The 2000 United States presidential election in South Carolina took place on November 7, 2000, and was part of the 2000 United States presidential election. Voters chose 8 representatives, or electors to the Electoral College, who voted for president and vice president.

South Carolina was won by Governor George W. Bush by a 15.92% margin of victory. , this is the last election in which Sumter County voted for the Republican.

Primaries

Republican Primary
The Republican primary was held on February 19, 2000, with 37 delegates at stake. South Carolina would prove to be a crucially important state for then-Gov. George W. Bush after losing to Sen. John McCain in New Hampshire by 18 points. Bush won the South Carolina primary by an 11.5% margin, and took the lion's share of the delegates at stake.

Candidates
Governor George W. Bush of Texas
Former Ambassador Alan Keyes of Maryland
Senator John McCain of Arizona

Withdrawn
Former Undersecretary of Education Gary Bauer of Kentucky
Businessman Steve Forbes of New Jersey
Senator Orrin Hatch of Utah

Results

Democratic Caucuses
The Democratic caucuses were held on March 7, with 43 delegates at stake. As the only major candidate left in the race, Vice President Al Gore easily won all the delegates.

Candidates
 Vice President Al Gore of Tennessee
 William Kreml of South Carolina

Withdrawn
 U.S. Senator Bill Bradley of New Jersey

Results

Results

By county

Counties that flipped from Democratic to Republican
Abbeville (Largest city: Abbeville)
Calhoun (Largest city: St.

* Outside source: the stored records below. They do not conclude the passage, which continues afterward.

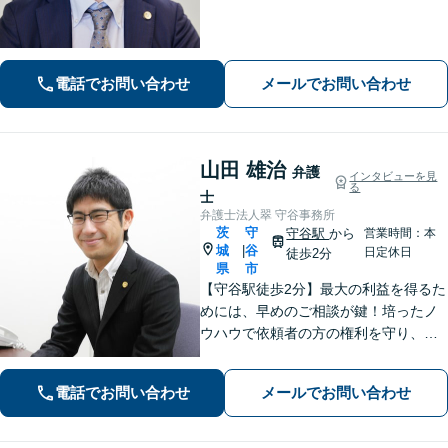
い【阿見町役場近く】相続問題、 交通
事故、 借金問題、 企業法務など幅広く
対応できます
電話でお問い合わせ
メールでお問い合わせ
山田 雄治
弁護
インタビューを見
る
士
弁護士法人翠 守谷事務所
茨
守
守谷駅
から
営業時間：本
城
谷
|
日定休日
徒歩2分
県
市
【守谷駅徒歩2分】最大の利益を得るた
めには、早めのご相談が鍵！培ったノ
ウハウで依頼者の方の権利を守り、最
上のリーガルサービスをお届けしま
す。借金、遺言相続、離婚、企業法務
電話でお問い合わせ
メールでお問い合わせ
その他どんな相談でも受け付けます。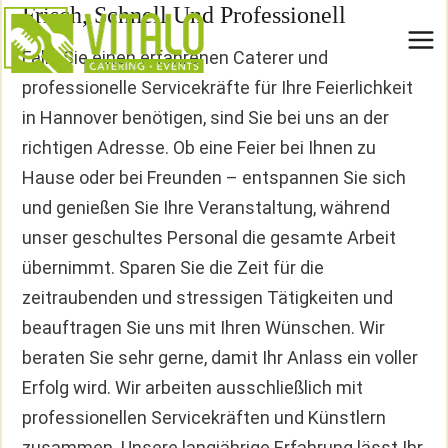
Frisch, Schnell Und Professionell
Zum
Inhalt
Falls Sie einen erfahrenen Caterer und
springen
professionelle Servicekräfte für Ihre Feierlichkeit
in Hannover benötigen, sind Sie bei uns an der
richtigen Adresse. Ob eine Feier bei Ihnen zu
Hause oder bei Freunden – entspannen Sie sich
und genießen Sie Ihre Veranstaltung, während
unser geschultes Personal die gesamte Arbeit
übernimmt. Sparen Sie die Zeit für die
zeitraubenden und stressigen Tätigkeiten und
beauftragen Sie uns mit Ihren Wünschen. Wir
beraten Sie sehr gerne, damit Ihr Anlass ein voller
Erfolg wird. Wir arbeiten ausschließlich mit
professionellen Servicekräften und Künstlern
zusammen. Unsere langjährige Erfahrung lässt Ihr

Matthews)
Chesterfield (Largest city: Cheraw)
Colleton (Largest city: Walterboro)
Darlington (Largest city: Hartsville)
Georgetown (Largest city: Murrells Inlet)
Lancaster (Largest city: Lancaster)
Sumter (Largest city: Sumter)
Union (Largest city: Union)

By congressional district
Bush won 5 of 6 congressional districts, including a district won by a Democrat.

Electors 

The electors of each state and the District of Columbia met on December 18, 2000 to cast their votes for president and vice president. The Electoral College itself never meets as one body. Instead the electors from each state and the District of Columbia met in their respective capitols.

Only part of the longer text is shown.